I was traveling to Rome, when I saw the first publication about unnumbered bank notes that were found on somebody in a bureau de change and I immediately put a call through to the managing director but he didn’t pick my call. I don’t know him, but for the scandal I would not have called him.
When we changed currency in this country we were almost doing 24 hours. When it comes to the job, you either do it or you are fired but politics came and politicians started appointing people, some of whom are not qualified. A few occasion, they appointed some of the old hands as executive directors. I am not aware that they have appointed an old hand as a managing director; and these are technical jobs and not jobs for the boys.
Some people who were in research and development while I was there have been deployed to production. It wasn’t like that.

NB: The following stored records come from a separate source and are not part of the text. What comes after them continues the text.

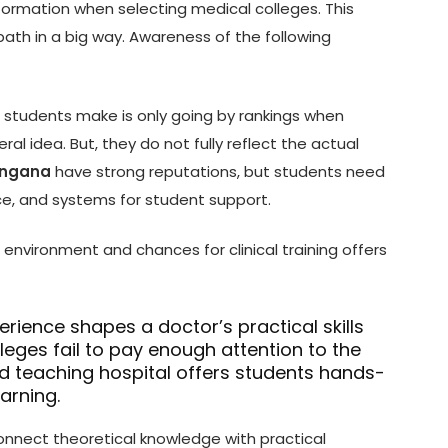
ormation when selecting medical colleges. This
path in a big way. Awareness of the following
t students make is only going by rankings when
ral idea. But, they do not fully reflect the actual
langana
have strong reputations, but students need
nce, and systems for student support.
environment and chances for clinical training offers
perience shapes a doctor’s practical skills
leges fail to pay enough attention to the
od teaching hospital offers students hands-
earning.
onnect theoretical knowledge with practical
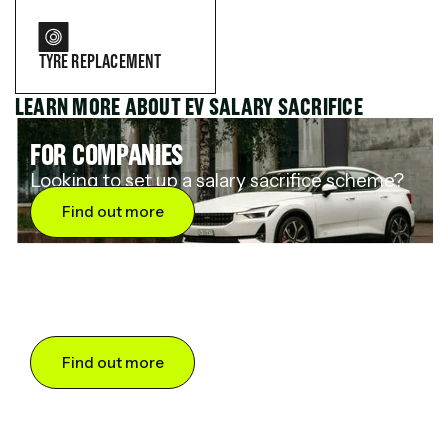
TYRE REPLACEMENT
LEARN MORE ABOUT EV SALARY SACRIFICE
FOR COMPANIES
Looking to set up a salary sacrifice scheme?
Find out more
FOR DRIVERS
Want to save up to 60% on an electric car?
Find out more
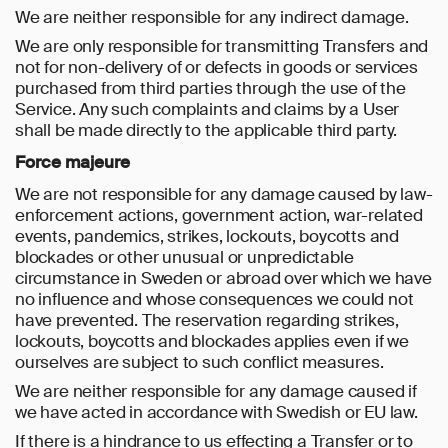
We are neither responsible for any indirect damage.
We are only responsible for transmitting Transfers and
not for non-delivery of or defects in goods or services
purchased from third parties through the use of the
Service. Any such complaints and claims by a User
shall be made directly to the applicable third party.
Force majeure
We are not responsible for any damage caused by law-
enforcement actions, government action, war-related
events, pandemics, strikes, lockouts, boycotts and
blockades or other unusual or unpredictable
circumstance in Sweden or abroad over which we have
no influence and whose consequences we could not
have prevented. The reservation regarding strikes,
lockouts, boycotts and blockades applies even if we
ourselves are subject to such conflict measures.
We are neither responsible for any damage caused if
we have acted in accordance with Swedish or EU law.
If there is a hindrance to us effecting a Transfer or to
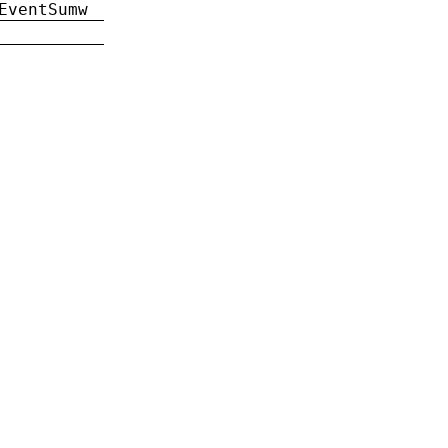
EventSumw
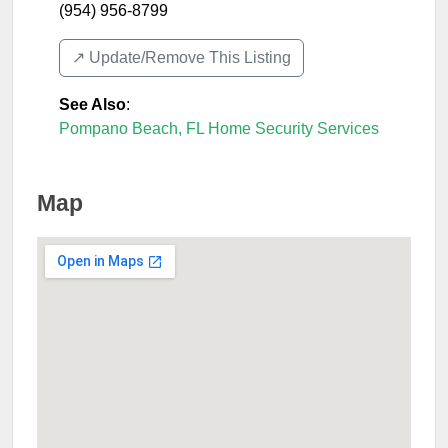
(954) 956-8799
↗️ Update/Remove This Listing
See Also
:
Pompano Beach, FL Home Security Services
Map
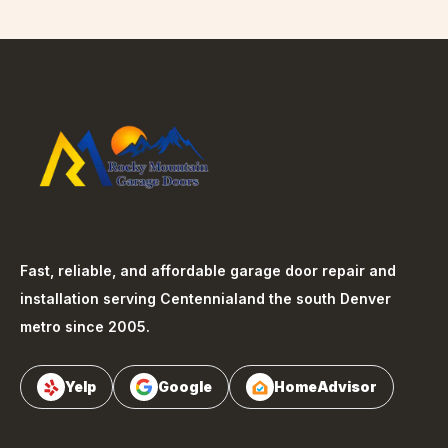
Fast, reliable, and affordable garage door repair and
installation serving
Centennial
and the south Denver
metro since 2005.
Yelp
Google
HomeAdvisor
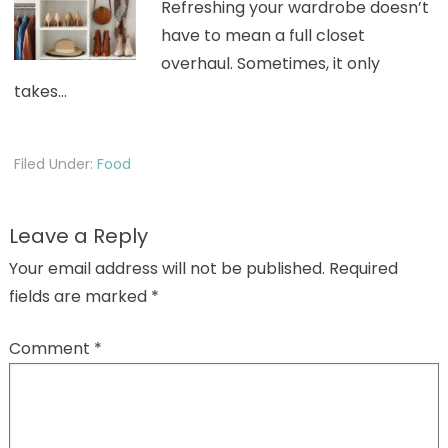
Refreshing your wardrobe doesn’t
have to mean a full closet
overhaul. Sometimes, it only
takes…
Filed Under:
Food
Leave a Reply
Your email address will not be published.
Required
fields are marked
*
Comment
*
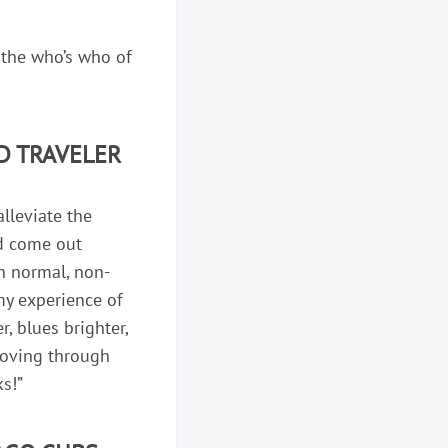
 the who’s who of
D TRAVELER
alleviate the
’d come out
th normal, non-
 my experience of
, blues brighter,
 moving through
ks!”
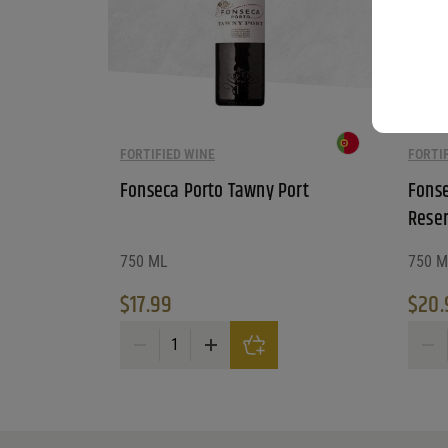
FORTIFIED WINE
FORTI
Fonseca Porto Tawny Port
Fonse
Reser
750 ML
750 M
$
17.99
$
20.
Fonseca Porto Tawny Port quantity
Fonsec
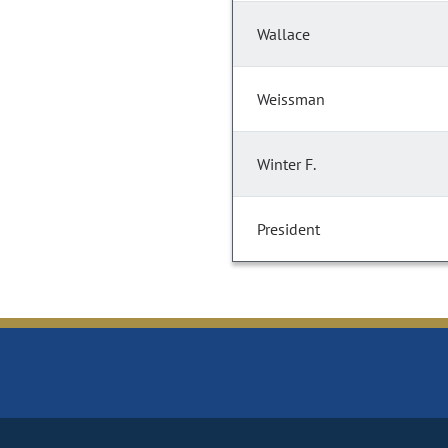
Wallace
Weissman
Winter F.
President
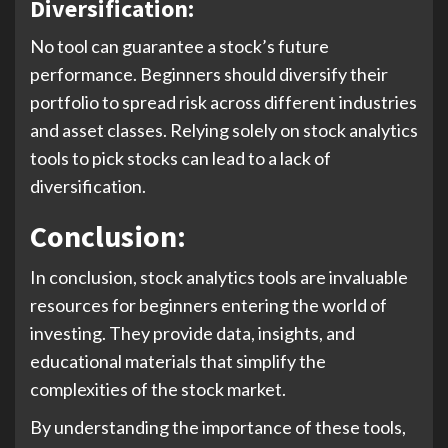
Diversification:
No tool can guarantee a stock’s future
performance. Beginners should diversify their
portfolio to spread risk across different industries
and asset classes. Relying solely on stock analytics
tools to pick stocks can lead to a lack of
diversification.
Conclusion:
In conclusion, stock analytics tools are invaluable
resources for beginners entering the world of
investing. They provide data, insights, and
educational materials that simplify the
complexities of the stock market.
By understanding the importance of these tools,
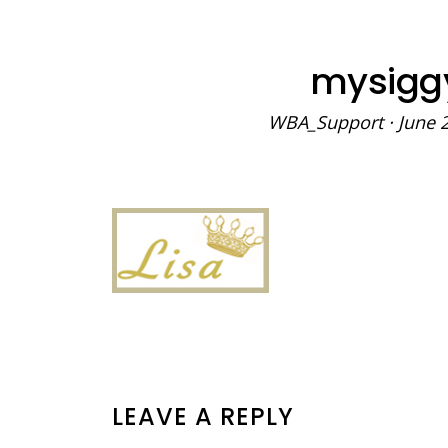
mysigg
WBA_Support
·
June 
READER
LEAVE A REPLY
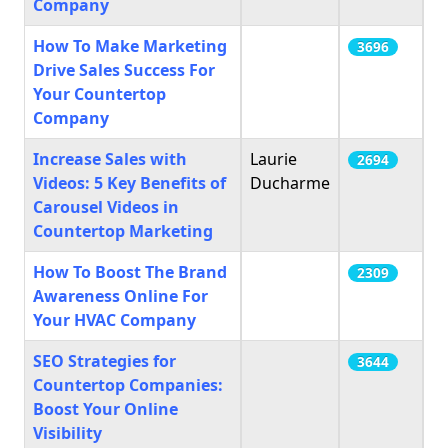
Company
How To Make Marketing
3696
Drive Sales Success For
Your Countertop
Company
Increase Sales with
Laurie
2694
Videos: 5 Key Benefits of
Ducharme
Carousel Videos in
Countertop Marketing
How To Boost The Brand
2309
Awareness Online For
Your HVAC Company
SEO Strategies for
3644
Countertop Companies:
Boost Your Online
Visibility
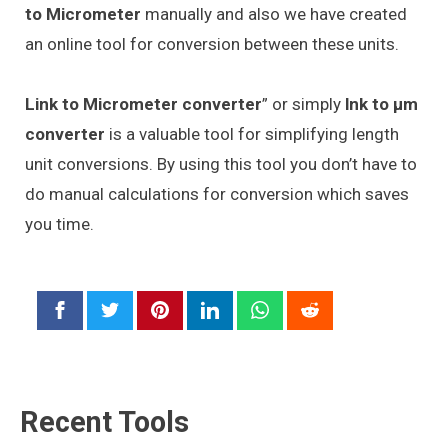
to Micrometer
manually and also we have created
an online tool for conversion between these units.
Link to Micrometer converter
” or simply
lnk to μm
converter
is a valuable tool for simplifying length
unit conversions. By using this tool you don’t have to
do manual calculations for conversion which saves
you time.
Recent Tools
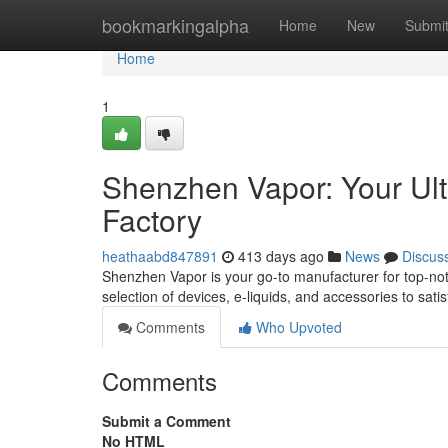
Home
bookmarkingalpha
Home
New
Submi
Home
1
Shenzhen Vapor: Your Ult
Factory
heathaabd847891
413 days ago
News
Discus
Shenzhen Vapor is your go-to manufacturer for top-not
selection of devices, e-liquids, and accessories to sat
Comments
Who Upvoted
Comments
Submit a Comment
No HTML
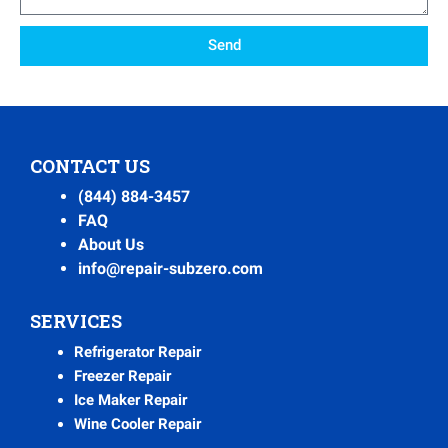
Send
CONTACT US
(844) 884-3457
FAQ
About Us
info@repair-subzero.com
SERVICES
Refrigerator Repair
Freezer Repair
Ice Maker Repair
Wine Cooler Repair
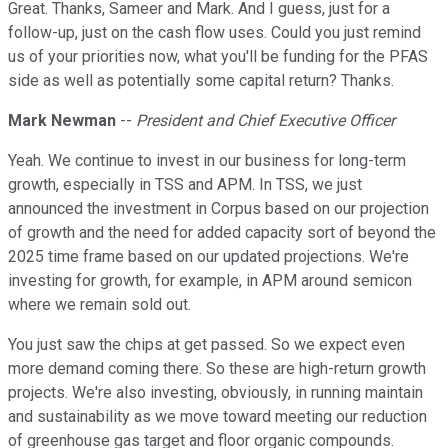
Great. Thanks, Sameer and Mark. And I guess, just for a
follow-up, just on the cash flow uses. Could you just remind
us of your priorities now, what you'll be funding for the PFAS
side as well as potentially some capital return? Thanks.
Mark Newman
--
President and Chief Executive Officer
Yeah. We continue to invest in our business for long-term
growth, especially in TSS and APM. In TSS, we just
announced the investment in Corpus based on our projection
of growth and the need for added capacity sort of beyond the
2025 time frame based on our updated projections. We're
investing for growth, for example, in APM around semicon
where we remain sold out.
You just saw the chips at get passed. So we expect even
more demand coming there. So these are high-return growth
projects. We're also investing, obviously, in running maintain
and sustainability as we move toward meeting our reduction
of greenhouse gas target and floor organic compounds.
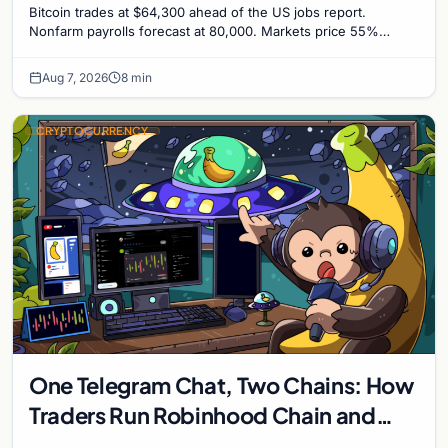
Bitcoin trades at $64,300 ahead of the US jobs report.
Nonfarm payrolls forecast at 80,000. Markets price 55%
chance of a September Fed rate hike to 3.75%-4.0
Aug 7, 2026
8 min
CRYPTOCURRENCY
One Telegram Chat, Two Chains: How
Traders Run Robinhood Chain and
Solana Side by Side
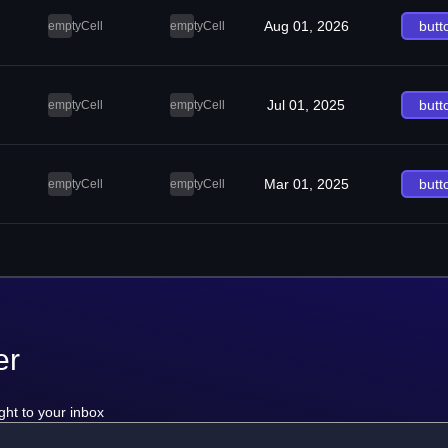
Aug 01, 2026
butt
emptyCell
emptyCell
Jul 01, 2025
butt
emptyCell
emptyCell
Mar 01, 2025
butt
emptyCell
emptyCell
er
ght to your inbox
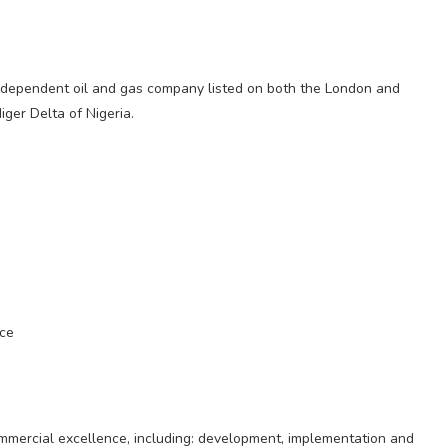
dependent oil and gas company listed on both the London and
iger Delta of Nigeria.
nce
mmercial excellence, including: development, implementation and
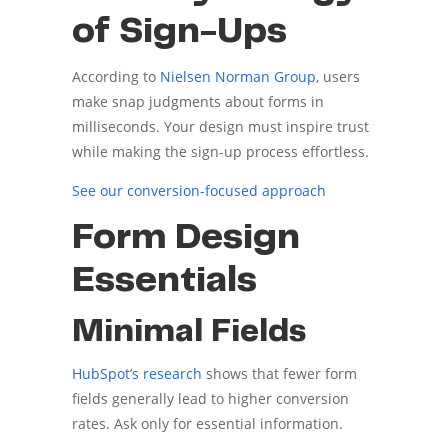
of Sign-Ups
According to
Nielsen Norman Group
, users
make snap judgments about forms in
milliseconds. Your design must inspire trust
while making the sign-up process effortless.
See our conversion-focused approach
Form Design
Essentials
Minimal Fields
HubSpot’s research
shows that fewer form
fields generally lead to higher conversion
rates. Ask only for essential information.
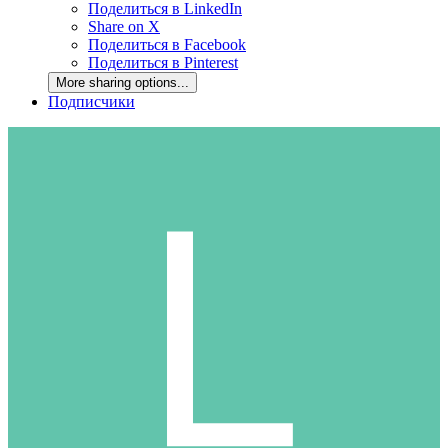
Поделиться в LinkedIn
Share on X
Поделиться в Facebook
Поделиться в Pinterest
More sharing options...
Подписчики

We recruit what we called management trainees regardless of your discipline and we train these people who are made to go round all the departments; as they are going round they being assessed.
If you are not good, there is no compromise, you go. I did not know anybody when I joined the place. No godfatherism. If that place must go back to what it was, government must have to develop the political will to transform the place. We need to train personnel.
The Mint is not just a chopping outfit. Now cheques are being printed outside. Cheque production was a product line. Printing of examination papers was a product line. Now, you give jobs to other people because you don’t know what you are doing. If you are conscious of the security implications of printing cheques and other security documents, you won’t contract it out to people.
There was a time when one of the ships bringing in bank note papers sank in Portugal, we sent people from here to recover all the papers under the supervision of the CBN to destroy them. For any note to be destroyed in The Mint, either mutilated or whatever you have to spread it to get the exact size in the presence of auditors from the CBN and security personnel to sign that those papers were truly destroyed. That was what The Mint used to be. How can you tell me that millions of bank notes went out of the place when even rain-soaked bank notes are not just destroyed, they are also accounted for.
What was growing up like and what were those little pranks HRM played when he was young?
My parents are from Uvwie and I was brought up here. I grew up like any other child and when it was time for me to be Ovie of Uvwie, I was invited and here I am. I will not say the things we did when I was young were pranks. I was a good child. I was loved by my parents and the community loved me. If I was playing some pranks, I don’t think I would have assumed this position, because you have to look back on the records of the individual for any respected office.